It’s summertime. Time for major league baseball. Coca Cola. And apple pie. To celebrate America’s pastime (and purge my system of all things soccer), I settled in recently to watch the 1994 film biopic about Ty Cobb starring Tommy Lee Jones.
Panned by both critics and baseball historians, the film follows the exploits of Cobb and sports writer Al Stump, who penned Cobb’s autobiography, "My Life in Baseball – the True Record."
Despite being considered by many as one of the greatest baseball players in history, Cobb had a well-known and undisputed reputation of being a terror – both on the field and off.
His temper got the best of him more than once and it ultimately cost him his marriage, the relationship with his children, and severed many of his ties with former league mates and friends.
Cobb’s callous indifference to those around him ramped up in the years leading up to his death in 1961. Years of booze and hard living finally caught up to him and he died at the age of 75.
In the early 1990’s, I met up with another baseball legend – Mickey Mantle – who was born and raised not far from where I grew up in northeast Oklahoma.
At the time, I was in college and trying to make ends meet by delivering pizzas at a small pizza parlor in Miami, Oklahoma.
The owner was an honest-to-goodness small-time bookie and we used to take bets over the phone in between pizza orders.
One Saturday afternoon, Mantle and his entourage stumbled into the restaurant, as he was known to do from time to time. I was the new kid, so they let me wait on his group of tables.
Mantle was already drunk. Very drunk. And he was mean.
He had lost money on the golf course that morning and he was bound and determined to take it out on anyone who would put up with his nonsense.
For the next several hours, I suffered through a barrage of insults and spent the afternoon running back and forth to the table with pitcher after pitcher of beer.
When they were finally done, I mustered up enough courage to ask him for an autograph.
“Mr. Mantle, it would mean an awful lot to me if you would sign this menu for me,” I said. “I’m a big fan and I grew up not far from here.”
He looked me square in the eye and for a moment, I imagined what it would have been like to be a big league pitcher staring back at him from the mound.
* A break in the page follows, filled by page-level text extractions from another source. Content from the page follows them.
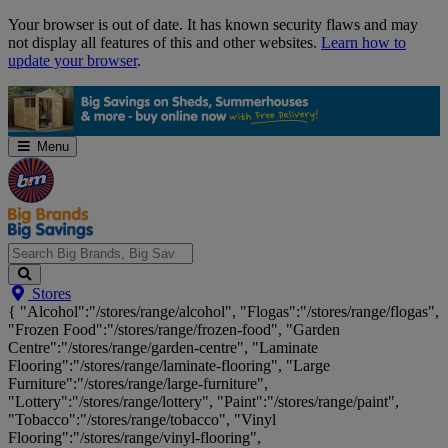
Skip
Your browser is out of date. It has known security flaws and may
Navigation
not display all features of this and other websites.
Learn how to
update your browser
.
Menu
Search
Stores
Big
{ "Alcohol":"/stores/range/alcohol", "Flogas":"/stores/range/flogas",
Brands,
"Frozen Food":"/stores/range/frozen-food", "Garden
Big
Centre":"/stores/range/garden-centre", "Laminate
Savings...
Flooring":"/stores/range/laminate-flooring", "Large
Furniture":"/stores/range/large-furniture",
"Lottery":"/stores/range/lottery", "Paint":"/stores/range/paint",
"Tobacco":"/stores/range/tobacco", "Vinyl
Flooring":"/stores/range/vinyl-flooring",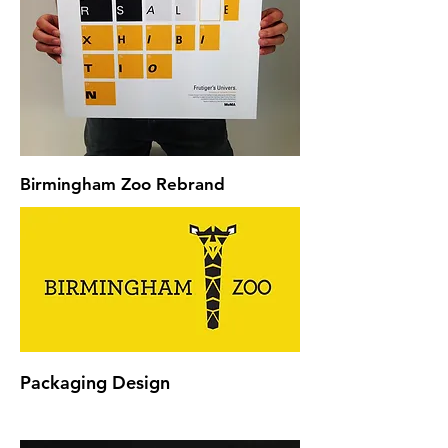
Birmingham Zoo Rebrand
Packaging Design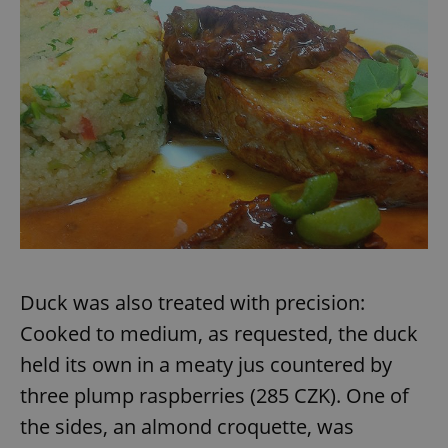
Duck was also treated with precision:
Cooked to medium, as requested, the duck
held its own in a meaty jus countered by
three plump raspberries (285 CZK). One of
the sides, an almond croquette, was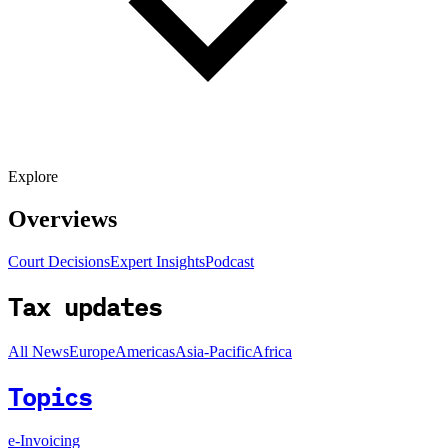
Explore
Overviews
Court Decisions
Expert Insights
Podcast
Tax updates
All News
Europe
Americas
Asia-Pacific
Africa
Topics
e-Invoicing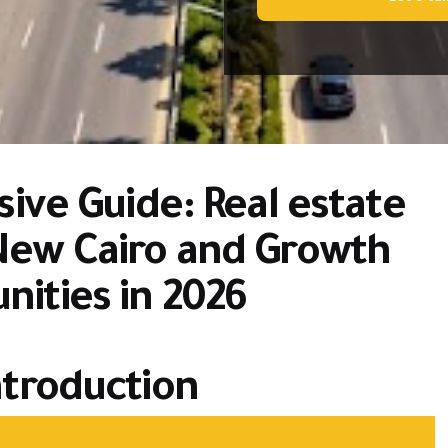
ve Guide: Real estate
New Cairo and Growth
nities in 2026
troduction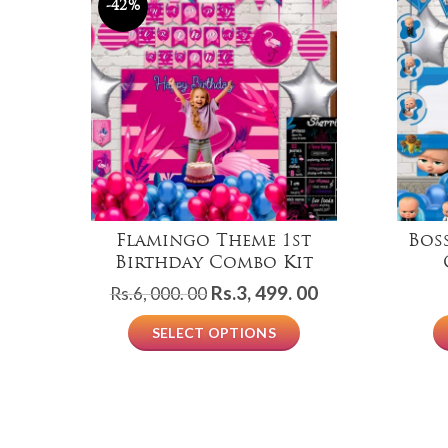
-42%
Flamingo Theme 1st
Bos
Birthday Combo Kit
Original
Current
Rs.
3, 499. 00
Rs.
6, 000. 00
price
price
SELECT OPTIONS
was:
is:
Rs.6,
Rs.3,
000.
499.
00.
00.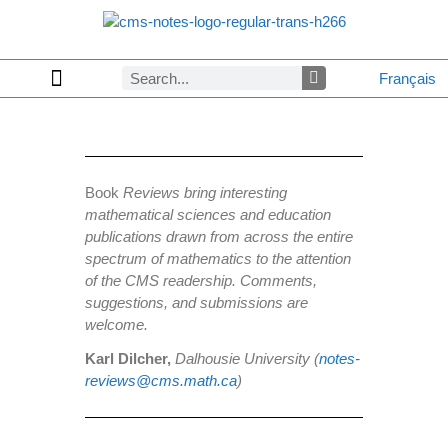
Français
Copyrights & Permissions
Advertising in CMS Notes
Browse Archives by Section
Letters to the Editors
Browse Previous Issues
Privacy Policy
About CMS Notes
Book
Reviews bring interesting
mathematical sciences and education
publications drawn from across the entire
spectrum of mathematics to the attention
of the CMS readership. Comments,
suggestions, and submissions are
welcome.
Karl Dilcher,
Dalhousie University (
notes-
reviews@cms.math.ca
)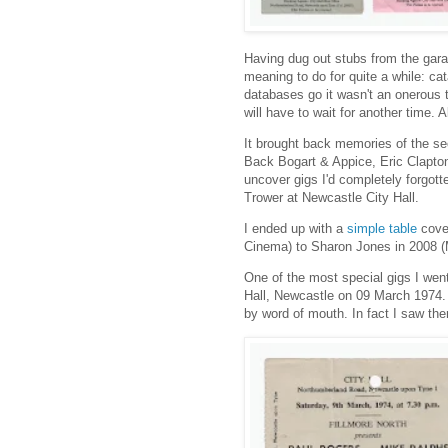
Having dug out stubs from the gara
meaning to do for quite a while: cat
databases go it wasn't an onerous t
will have to wait for another time.
It brought back memories of the s
Back Bogart & Appice, Eric Clapt
uncover gigs I'd completely forgo
Trower at Newcastle City Hall.
I ended up with a
simple table
cover
Cinema) to Sharon Jones in 2008 (
One of the most special gigs I wen
Hall, Newcastle on 09 March 1974. I
by word of mouth. In fact I saw the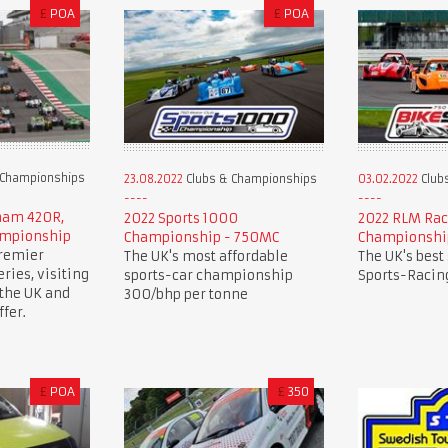
£
POA
£
POA
 Championships
23.08.2022
Clubs & Championships
03.02.2022
Club
rham 420R,
2022 Sports 1000
2022 RLM Rac
ampionship
Championship - 750MC
Championshi
premier
The UK's most affordable
The UK's best
ries, visiting
sports-car championship
Sports-Racing
 the UK and
300/bhp per tonne
fer.
£
POA
£
350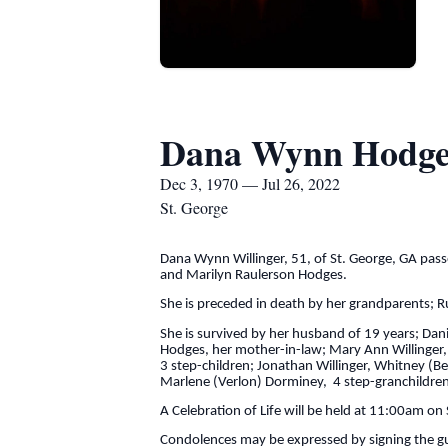
Dana Wynn Hodges
Dec 3, 1970 — Jul 26, 2022
St. George
Dana Wynn Willinger, 51, of St. George, GA pas
and Marilyn Raulerson Hodges.
She is preceded in death by her grandparents; 
She is survived by her husband of 19 years; Dan
Hodges, her mother-in-law; Mary Ann Willinger, a
3 step-children; Jonathan Willinger, Whitney (Ben
Marlene (Verlon) Dorminey, 4 step-granchildren
A Celebration of Life will be held at 11:00am on
Condolences may be expressed by signing the g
I shuddered at the thought.
“Son, don’t bother me,” he said. “Don’t you know that people pay me to sign things? Besides, I guarantee I charge them a whole lot more than you’re going to make today. Save up your money and come see me sometime.”
And just like that, he stumbled out the door.
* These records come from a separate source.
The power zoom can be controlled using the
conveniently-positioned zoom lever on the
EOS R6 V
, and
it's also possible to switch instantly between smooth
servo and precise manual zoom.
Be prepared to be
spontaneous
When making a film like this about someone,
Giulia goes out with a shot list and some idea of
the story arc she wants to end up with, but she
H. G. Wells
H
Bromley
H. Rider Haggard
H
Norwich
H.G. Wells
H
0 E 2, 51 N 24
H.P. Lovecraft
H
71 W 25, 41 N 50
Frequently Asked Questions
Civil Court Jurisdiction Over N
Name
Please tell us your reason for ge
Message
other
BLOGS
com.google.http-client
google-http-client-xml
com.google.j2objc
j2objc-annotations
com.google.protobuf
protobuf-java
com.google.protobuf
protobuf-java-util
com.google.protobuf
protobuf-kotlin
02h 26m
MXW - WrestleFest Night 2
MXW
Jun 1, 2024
As I watched the Cobb biopic last weekend, I couldn’t help but think about Mickey Mantle and compared the two baseball greats, both of whom battled demons for much of their adult lives.
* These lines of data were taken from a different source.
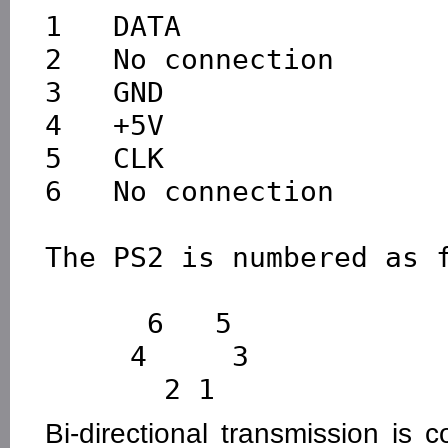
1   DATA

2   No connection

3   GND

4   +5V

5   CLK

6   No connection

The PS2 is numbered as f
      6   5

     4     3

Bi-directional transmission is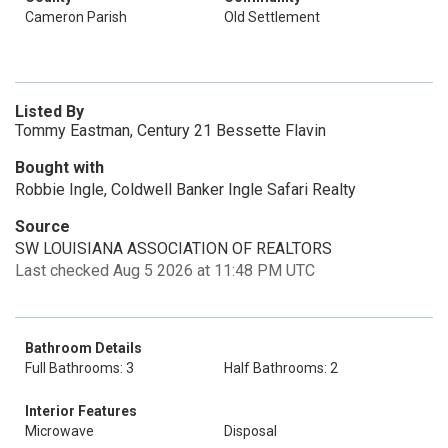
Cameron Parish
Old Settlement
Listed By
Tommy Eastman, Century 21 Bessette Flavin
Bought with
Robbie Ingle, Coldwell Banker Ingle Safari Realty
Source
SW LOUISIANA ASSOCIATION OF REALTORS
Last checked Aug 5 2026 at 11:48 PM UTC
Bathroom Details
Full Bathrooms: 3
Half Bathrooms: 2
Interior Features
Microwave
Disposal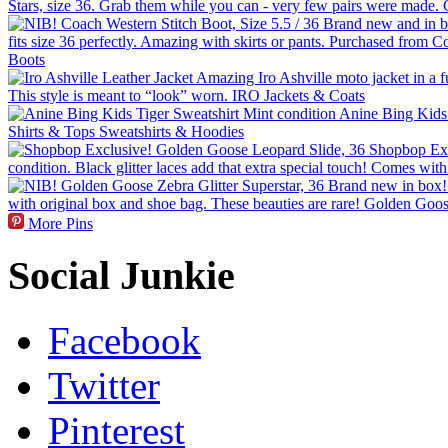
More Pins
Social Junkie
Facebook
Twitter
Pinterest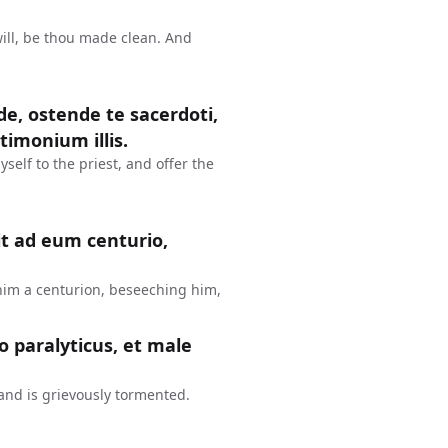
will, be thou made clean. And
vade, ostende te sacerdoti,
timonium illis.
self to the priest, and offer the
t ad eum centurio,
im a centurion, beseeching him,
o paralyticus, et male
 and is grievously tormented.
Booze was part of the ego-fueled sports culture in which they immersed themselves.
They didn’t stand a chance.
After all, major league baseball was different in the first half of the 20th century. It was almost like the Wild West.
Cobb played from 1905 to 1928 and in those days, professional baseball players were entertainers more than athletes.
Games were like vaudeville sideshows with players dancing and clowning around in between innings.
Cobb fought the urge to participate in the shenanigans and let his playing do the talking for him. He ended up with a .367 lifetime battling average, a record that still stands today.
By the time Mantle made his major league debut some 25 years later, the game had evolved and Mickey was a warhorse – famously battling Roger Maris in 1961 to break Babe Ruth’s longtime home run record.
Along with his Yankee teammates, Mantle made 12 World Series appearances and won seven of them.
To this day, he holds a number of World Series batting records.
Both men were superstars on the field and train wrecks in real life.
But despite their many faults, Mantle, Cobb, and countless others like them remain American heroes. And for some reason, that suits me just fine.
After all, sometimes we forget that heroes don’t always have to be role models. In fact, they rarely are.
In the weeks and months leading up to their deaths, it has been reported that both men had a change of heart. Regret overcame them both.
Mortality has a way of doing that to folks. Even famous ones.
Mickey got sober. Cobb donated millions to charity. Both made public apologies for their many transgressions.
In the end, maybe that’s the real legacy of Mickey Mantle and Ty Cobb.
Despite their own delusions of grandeur, the relationships they had with those they loved ultimately mattered more than World Series rings and batting titles.
That’s a lesson we can all stand to hear from time to time.
In baseball, you get three strikes and then you’re out.
Fortunately for the rest of us, the good Lord is a lot more forgiving.
Sure, swinging for the fence will get you the glory.
But sometimes laying down a sacrifice bunt wins the game.
Gustafson is the not-so-mild-mannered editor/publisher of The PineBelt NEWS. He spent eight summers playing youth baseball in the Mom and Dad’s Little League organization back in his hometown of Pryor, Oklahoma.